Exercise directions:
Repeat the lines below exactly as they appear, but leave out the images.

The data:
==================================================

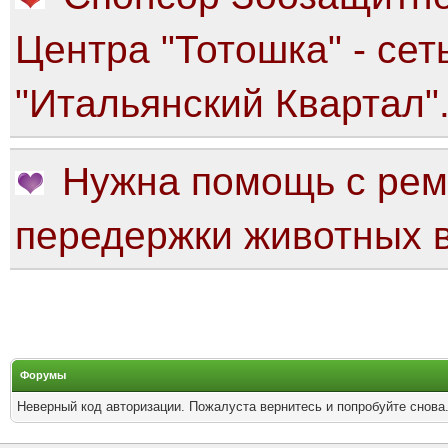
Центра "Тотошка" - сет
"Итальянский Квартал"
Нужна помощь с рем
передержки животных в
Форумы
Неверный код авторизации. Пожалуста вернитесь и попробуйте снова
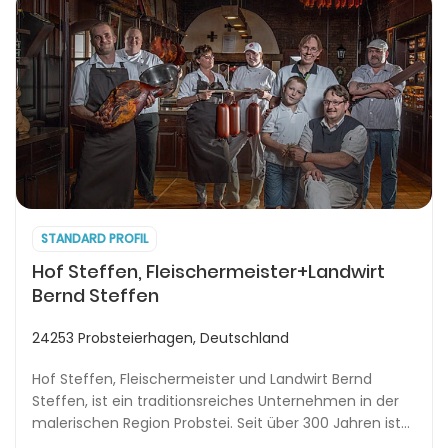
STANDARD PROFIL
Hof Steffen, Fleischermeister+Landwirt
Bernd Steffen
24253 Probsteierhagen, Deutschland
Hof Steffen, Fleischermeister und Landwirt Bernd
Steffen, ist ein traditionsreiches Unternehmen in der
malerischen Region Probstei. Seit über 300 Jahren ist
es bekannt für seine hochwertigen Fleisch-...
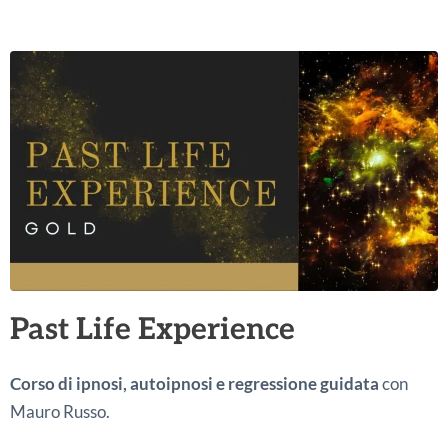
Past Life Experience
Corso di ipnosi, autoipnosi e regressione guidata
con
Mauro Russo.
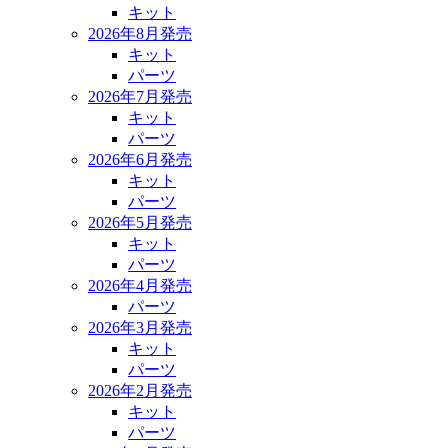
キット
2026年8月発売
キット
パーツ
2026年7月発売
キット
パーツ
2026年6月発売
キット
パーツ
2026年5月発売
キット
パーツ
2026年4月発売
パーツ
2026年3月発売
キット
パーツ
2026年2月発売
キット
パーツ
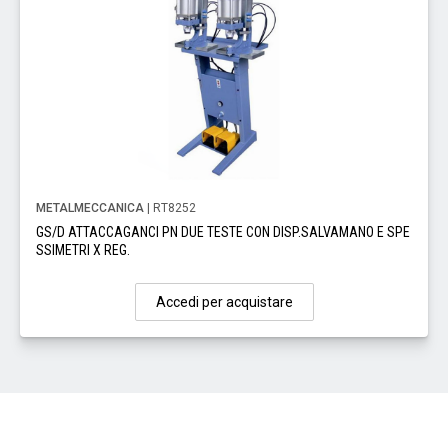
METALMECCANICA
| RT8252
GS/D ATTACCAGANCI PN DUE TESTE CON DISP.SALVAMANO E SPE
SSIMETRI X REG.
Accedi per acquistare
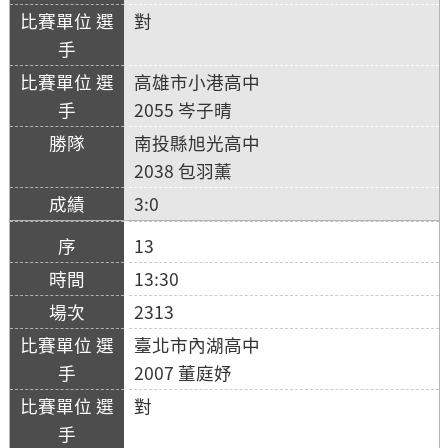
對
高雄市小港高中
2055 岑子晴
南投縣旭光高中
2038 包羽薰
3:0
13
13:30
2313
臺北市內湖高中
2007 董庭妤
對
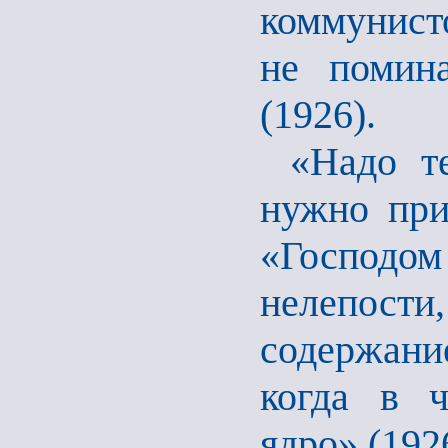
коммунисто
не помина
(1926).
«Надо те
нужно пр
«Господом
нелепости
содержани
когда в 
ядро» (192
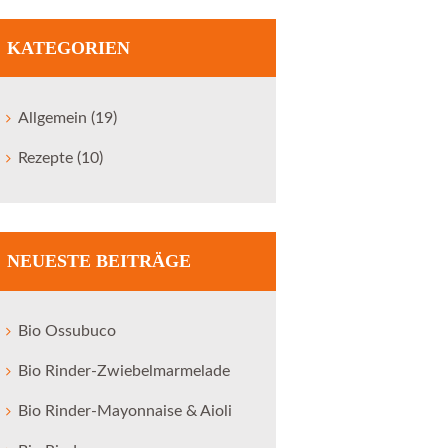
KATEGORIEN
Allgemein
(19)
Rezepte
(10)
Next item
NEUESTE BEITRÄGE
Fleisch vom Heiderind
Bio Ossubuco
Bio Rinder-Zwiebelmarmelade
Bio Rinder-Mayonnaise & Aioli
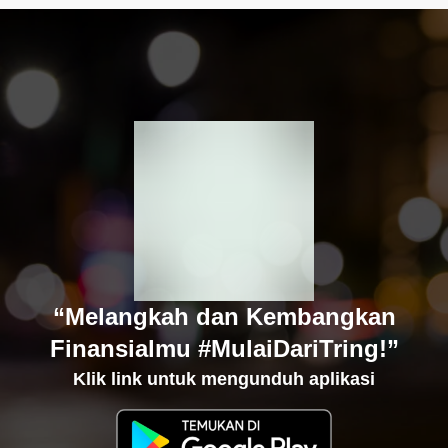
“Melangkah dan Kembangkan
Finansialmu #MulaiDariTring!”
Klik link untuk mengunduh aplikasi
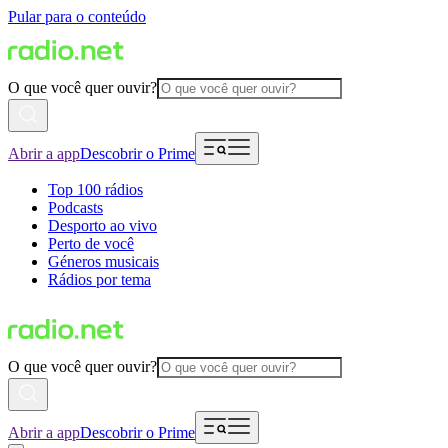
Pular para o conteúdo
O que você quer ouvir?
Abrir a app
Descobrir o Prime
Top 100 rádios
Podcasts
Desporto ao vivo
Perto de você
Géneros musicais
Rádios por tema
O que você quer ouvir?
Abrir a app
Descobrir o Prime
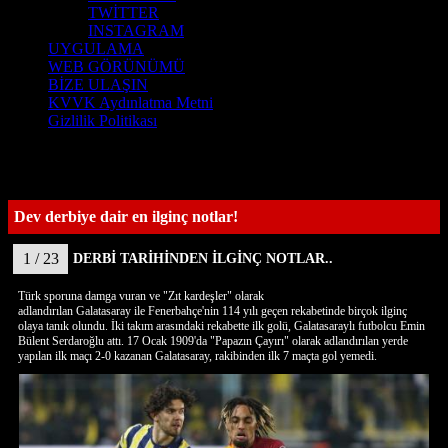
TWİTTER
INSTAGRAM
UYGULAMA
WEB GÖRÜNÜMÜ
BİZE ULAŞIN
KVVK Aydınlatma Metni
Gizlilik Politikası
Dev derbiye dair en ilginç notlar!
1 / 23
DERBİ TARİHİNDEN İLGİNÇ NOTLAR..
Türk sporuna damga vuran ve "Zıt kardeşler" olarak
adlandırılan Galatasaray ile Fenerbahçe'nin 114 yılı geçen rekabetinde birçok ilginç
olaya tanık olundu. İki takım arasındaki rekabette ilk golü, Galatasaraylı futbolcu Emin
Bülent Serdaroğlu attı. 17 Ocak 1909'da "Papazın Çayırı" olarak adlandırılan yerde
yapılan ilk maçı 2-0 kazanan Galatasaray, rakibinden ilk 7 maçta gol yemedi.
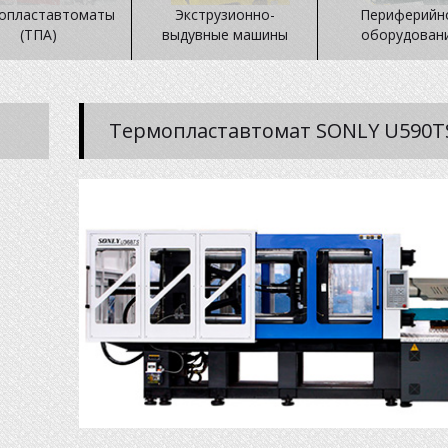
опластавтоматы
Экструзионно-
Периферийн
(ТПА)
выдувные машины
оборудован
Термопластавтомат SONLY U590T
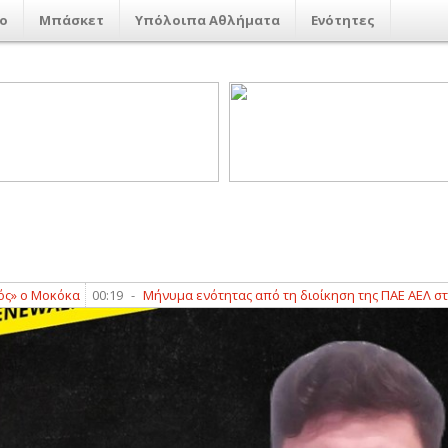
ο
Μπάσκετ
Υπόλοιπα Αθλήματα
Ενότητες
όκα
00:19
-
Μήνυμα ενότητας από τη διοίκηση της ΠΑΕ ΑΕΛ στο Καρπεν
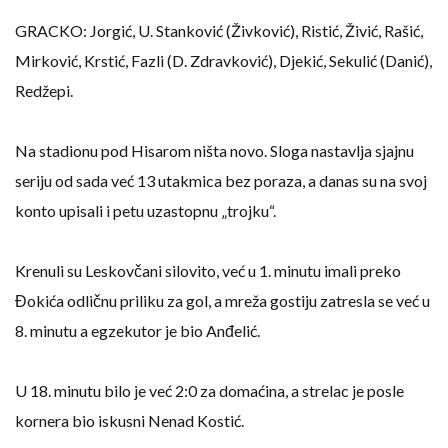
GRACKO: Jorgić, U. Stanković (Živković), Ristić, Živić, Rašić,
Mirković, Krstić, Fazli (D. Zdravković), Djekić, Sekulić (Danić),
Redžepi.
Na stadionu pod Hisarom ništa novo. Sloga nastavlja sjajnu
seriju od sada već 13 utakmica bez poraza, a danas su na svoj
konto upisali i petu uzastopnu „trojku“.
Krenuli su Leskovčani silovito, već u 1. minutu imali preko
Đokića odličnu priliku za gol, a mreža gostiju zatresla se već u
8. minutu a egzekutor je bio Anđelić.
U 18. minutu bilo je već 2:0 za domaćina, a strelac je posle
kornera bio iskusni Nenad Kostić.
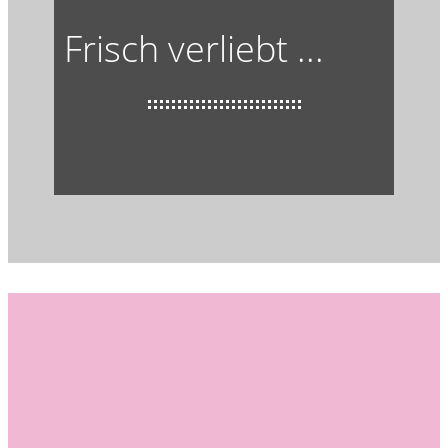
Frisch verliebt ...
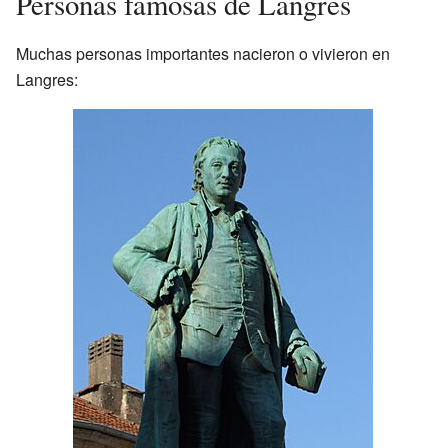
Personas famosas de Langres
Muchas personas importantes nacieron o vivieron en
Langres:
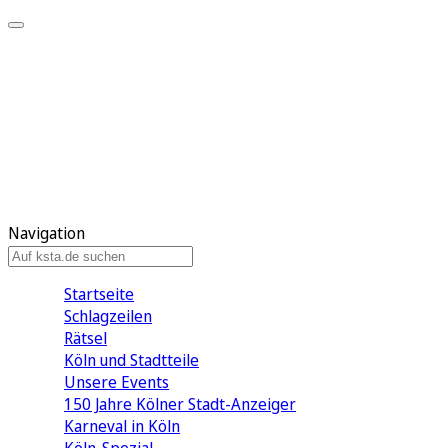
Mein KStA
Meine Artikel
Meine Region
Meine Newsletter
Mein KStA PLUS
Mein E-Paper
Navigation
Startseite
Schlagzeilen
Rätsel
Köln und Stadtteile
Unsere Events
150 Jahre Kölner Stadt-Anzeiger
Karneval in Köln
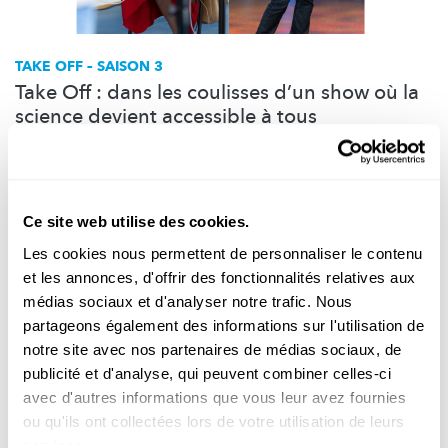
TAKE OFF – SAISON 3
Take Off : dans les coulisses d’un show où la
science devient accessible à tous
Plongez dans les coulisses de Take Off ! Deborah Ceccacci,
responsable éditoriale, et Yann Figuet, producteur exécutif,
révèlent les défis,
l’improvisation
et les idées folles derrière
l’émission.
Ce site web utilise des cookies.
Les cookies nous permettent de personnaliser le contenu
FNR
,
ALF
et les annonces, d'offrir des fonctionnalités relatives aux
médias sociaux et d'analyser notre trafic. Nous
partageons également des informations sur l'utilisation de
notre site avec nos partenaires de médias sociaux, de
publicité et d'analyse, qui peuvent combiner celles-ci
avec d'autres informations que vous leur avez fournies
ou qu'ils ont collectées lors de votre utilisation de leurs
services.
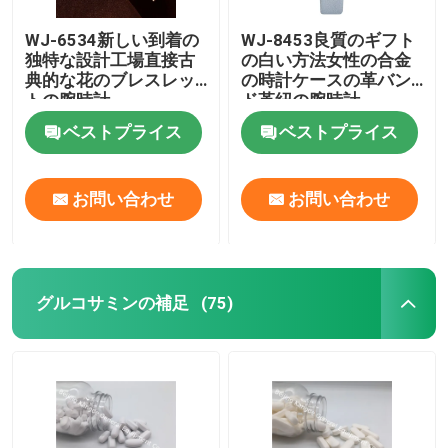
WJ-6534新しい到着の
WJ-8453良質のギフト
重量管理補足
独特な設計工場直接古
の白い方法女性の合金
典的な花のブレスレッ
の時計ケースの革バン
トの腕時計
ド革紐の腕時計
ベストプライス
ベストプライス
お問い合わせ
お問い合わせ
グルコサミンの補足
(75)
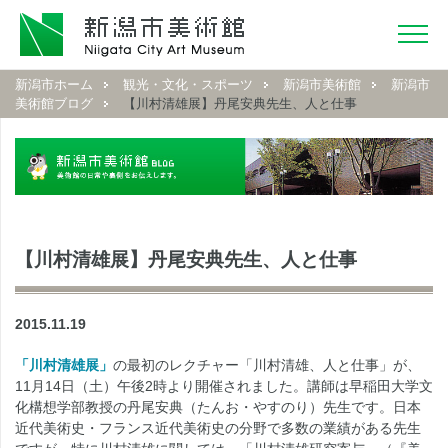
新潟市ホーム
観光・文化・スポーツ
新潟市美術館
新潟市
美術館ブログ
【川村清雄展】丹尾安典先生、人と仕事
【川村清雄展】丹尾安典先生、人と仕事
2015.11.19
「川村清雄展」
の最初のレクチャー「川村清雄、人と仕事」が、
11月14日（土）午後2時より開催されました。講師は早稲田大学文
化構想学部教授の丹尾安典（たんお・やすのり）先生です。日本
近代美術史・フランス近代美術史の分野で多数の業績がある先生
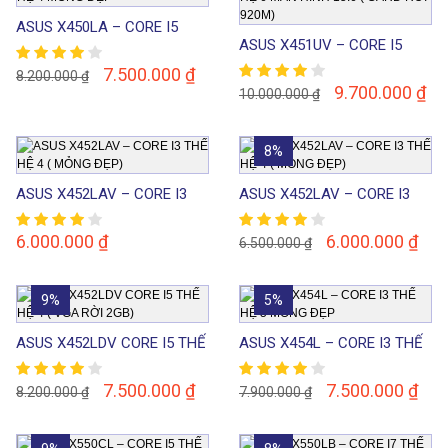
ASUS X450LA – CORE I5
ASUS X451UV – CORE I5
THẾ HỆ 4 MỎNG ĐẸP
THẾ HỆ 6 MÀN HÌNH 15.6 (
7.500.000
₫
8.200.000
₫
CARD RỜI 920M)
9.700.000
₫
10.000.000
₫
8%
ASUS X452LAV – CORE I3
ASUS X452LAV – CORE I3
THẾ HỆ 4 ( MỎNG ĐẸP)
THẾ HỆ 4 ( MỎNG ĐẸP)
6.000.000
₫
6.000.000
₫
6.500.000
₫
9%
5%
ASUS X452LDV CORE I5 THẾ
ASUS X454L – CORE I3 THẾ
HỆ 4 ( VGA RỜI 2GB)
HỆ 5 MỎNG ĐẸP
7.500.000
₫
7.500.000
₫
8.200.000
₫
7.900.000
₫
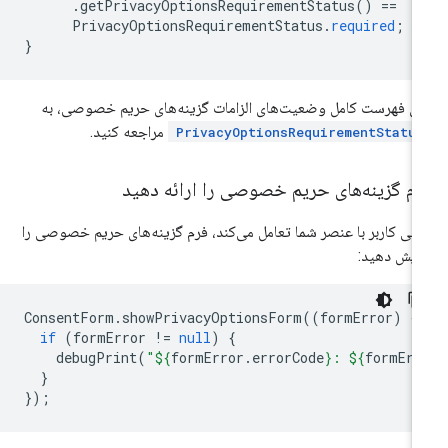
.
getPrivacyOptionsRequirementStatus
()
==
PrivacyOptionsRequirementStatus
.
required
;
}
ای فهرست کامل وضعیت‌های الزامات گزینه‌های حریم خصوصی، به
مراجعه کنید.
PrivacyOptionsRequirementStatus
رم گزینه‌های حریم خصوصی را ارائه دهید
تی کاربر با عنصر شما تعامل می‌کند، فرم گزینه‌های حریم خصوصی را
ایش دهید:
ConsentForm
.
showPrivacyOptionsForm
((
formError
)
{
if
(
formError
!=
null
)
{
debugPrint
(
"
${
formError
.
errorCode
}
: 
${
formErr
}
});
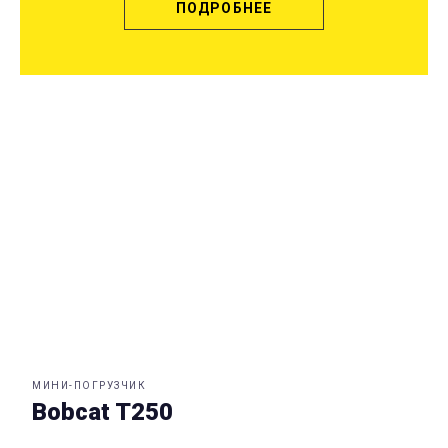
ПОДРОБНЕЕ
МИНИ-ПОГРУЗЧИК
Bobcat T250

==================================================

Solution for this problem:
Центра "Тотошка" - сет
"Итальянский Квартал"
Нужна помощь с рем
передержки животных в
Форумы
Неверный код авторизации. Пожалуста вернитесь и попробуйте снова
STANDARD PROFIL
Hof Steffen, Fleischermeister+Landwirt
Bernd Steffen
24253 Probsteierhagen, Deutschland
Hof Steffen, Fleischermeister und Landwirt Bernd
Steffen, ist ein traditionsreiches Unternehmen in der
malerischen Region Probstei. Seit über 300 Jahren ist
es bekannt für seine hochwertigen Fleisch-...
Past Life Experience
Corso di ipnosi, autoipnosi e regressione guidata
con
Mauro Russo.
キット
2026年8月発売
キット
パーツ
2026年7月発売
キット
パーツ
2026年6月発売
キット
パーツ
2026年5月発売
キット
パーツ
2026年4月発売
パーツ
2026年3月発売
キット
パーツ
2026年2月発売
キット
パーツ
METALMECCANICA
| RT8252
GS/D ATTACCAGANCI PN DUE TESTE CON DISP.SALVAMANO E SPE
SSIMETRI X REG.
Accedi per acquistare
對
高雄市小港高中
2055 岑子晴
南投縣旭光高中
2038 包羽薰
3:0
13
13:30
2313
臺北市內湖高中
2007 董庭妤
對
коммунисто
не помина
(1926).
«Надо те
нужно пр
«Господом
нелепости
содержани
когда в 
ядро» (192
KATEGORIEN
Allgemein
(19)
Rezepte
(10)
Next item
NEUESTE BEITRÄGE
Fleisch vom Heiderind
Bio Ossubuco
Bio Rinder-Zwiebelmarmelade
Bio Rinder-Mayonnaise & Aioli
“Melangkah dan Kembangkan
Finansialmu #MulaiDariTring!”
Klik link untuk mengunduh aplikasi
Pular para o conteúdo
O que você quer ouvir?
Abrir a app
Descobrir o Prime
Top 100 rádios
Podcasts
Desporto ao vivo
Perto de você
Géneros musicais
Rádios por tema
O que você quer ouvir?
Abrir a app
Descobrir o Prime
TWİTTER
INSTAGRAM
UYGULAMA
WEB GÖRÜNÜMÜ
BİZE ULAŞIN
KVVK Aydınlatma Metni
Gizlilik Politikası
Dev derbiye dair en ilginç notlar!
1 / 23
DERBİ TARİHİNDEN İLGİNÇ NOTLAR..
Türk sporuna damga vuran ve "Zıt kardeşler" olarak
adlandırılan Galatasaray ile Fenerbahçe'nin 114 yılı geçen rekabetinde birçok ilginç
olaya tanık olundu. İki takım arasındaki rekabette ilk golü, Galatasaraylı futbolcu Emin
Bülent Serdaroğlu attı. 17 Ocak 1909'da "Papazın Çayırı" olarak adlandırılan yerde
yapılan ilk maçı 2-0 kazanan Galatasaray, rakibinden ilk 7 maçta gol yemedi.
опластавтоматы
Экструзионно-
Периферийн
(ТПА)
выдувные машины
оборудован
Термопластавтомат SONLY U590T
ο
Μπάσκετ
Υπόλοιπα Αθλήματα
Ενότητες
όκα
00:19
-
Μήνυμα ενότητας από τη διοίκηση της ΠΑΕ ΑΕΛ στο Καρπεν
GRACKO: Jorgić, U. Stanković (Živković), Ristić, Živić, Rašić,
Mirković, Krstić, Fazli (D. Zdravković), Djekić, Sekulić (Danić),
Redžepi.
Na stadionu pod Hisarom ništa novo. Sloga nastavlja sjajnu
seriju od sada već 13 utakmica bez poraza, a danas su na svoj
konto upisali i petu uzastopnu „trojku“.
Krenuli su Leskovčani silovito, već u 1. minutu imali preko
Đokića odličnu priliku za gol, a mreža gostiju zatresla se već u
8. minutu a egzekutor je bio Anđelić.
U 18. minutu bilo je već 2:0 za domaćina, a strelac je posle
kornera bio iskusni Nenad Kostić.
Frisch verliebt ...
Personas famosas de Langres
Muchas personas importantes nacieron o vivieron en
Langres:
Mein KStA
Meine Artikel
Meine Region
Meine Newsletter
Mein KStA PLUS
Mein E-Paper
Navigation
Startseite
Schlagzeilen
Rätsel
Köln und Stadtteile
Unsere Events
150 Jahre Kölner Stadt-Anzeiger
Karneval in Köln
TAKE OFF – SAISON 3
Take Off : dans les coulisses d’un show où la
science devient accessible à tous
Plongez dans les coulisses de Take Off ! Deborah Ceccacci,
responsable éditoriale, et Yann Figuet, producteur exécutif,
révèlent les défis,
l’improvisation
et les idées folles derrière
l’émission.
Ce site web utilise des cookies.
Les cookies nous permettent de personnaliser le contenu
FNR
,
ALF
et les annonces, d'offrir des fonctionnalités relatives aux
médias sociaux et d'analyser notre trafic. Nous
partageons également des informations sur l'utilisation de
notre site avec nos partenaires de médias sociaux, de
publicité et d'analyse, qui peuvent combiner celles-ci
avec d'autres informations que vous leur avez fournies
ou qu'ils ont collectées lors de votre utilisation de leurs
services.
WJ-6534新しい到着の
WJ-8453良質のギフト
重量管理補足
独特な設計工場直接古
の白い方法女性の合金
典的な花のブレスレッ
の時計ケースの革バン
トの腕時計
ド革紐の腕時計
ベストプライス
ベストプライス
お問い合わせ
お問い合わせ
グルコサミンの補足
(75)
新潟市ホーム
観光・文化・スポーツ
新潟市美術館
新潟市
美術館ブログ
【川村清雄展】丹尾安典先生、人と仕事
【川村清雄展】丹尾安典先生、人と仕事
2015.11.19
「川村清雄展」
の最初のレクチャー「川村清雄、人と仕事」が、
11月14日（土）午後2時より開催されました。講師は早稲田大学文
化構想学部教授の丹尾安典（たんお・やすのり）先生です。日本
近代美術史・フランス近代美術史の分野で多数の業績がある先生
ASUS X450LA – CORE I5
ASUS X451UV – CORE I5
THẾ HỆ 4 MỎNG ĐẸP
THẾ HỆ 6 MÀN HÌNH 15.6 (
7.500.000
₫
8.200.000
₫
CARD RỜI 920M)
9.700.000
₫
10.000.000
₫
8%
ASUS X452LAV – CORE I3
ASUS X452LAV – CORE I3
THẾ HỆ 4 ( MỎNG ĐẸP)
THẾ HỆ 4 ( MỎNG ĐẸP)
6.000.000
₫
6.000.000
₫
6.500.000
₫
9%
5%
ASUS X452LDV CORE I5 THẾ
ASUS X454L – CORE I3 THẾ
HỆ 4 ( VGA RỜI 2GB)
HỆ 5 MỎNG ĐẸP
7.500.000
₫
7.500.000
₫
8.200.000
₫
7.900.000
₫
.
getPrivacyOptionsRequirementStatus
()
==
PrivacyOptionsRequirementStatus
.
required
;
}
ای فهرست کامل وضعیت‌های الزامات گزینه‌های حریم خصوصی، به
مراجعه کنید.
PrivacyOptionsRequirementStatus
رم گزینه‌های حریم خصوصی را ارائه دهید
تی کاربر با عنصر شما تعامل می‌کند، فرم گزینه‌های حریم خصوصی را
ایش دهید:
ConsentForm
.
showPrivacyOptionsForm
((
formError
)
{
if
(
formError
!=
null
)
{
debugPrint
(
"
${
formError
.
errorCode
}
: 
${
formErr
}
});
ПОДРОБНЕЕ
МИНИ-ПОГРУЗЧИК
Bobcat T250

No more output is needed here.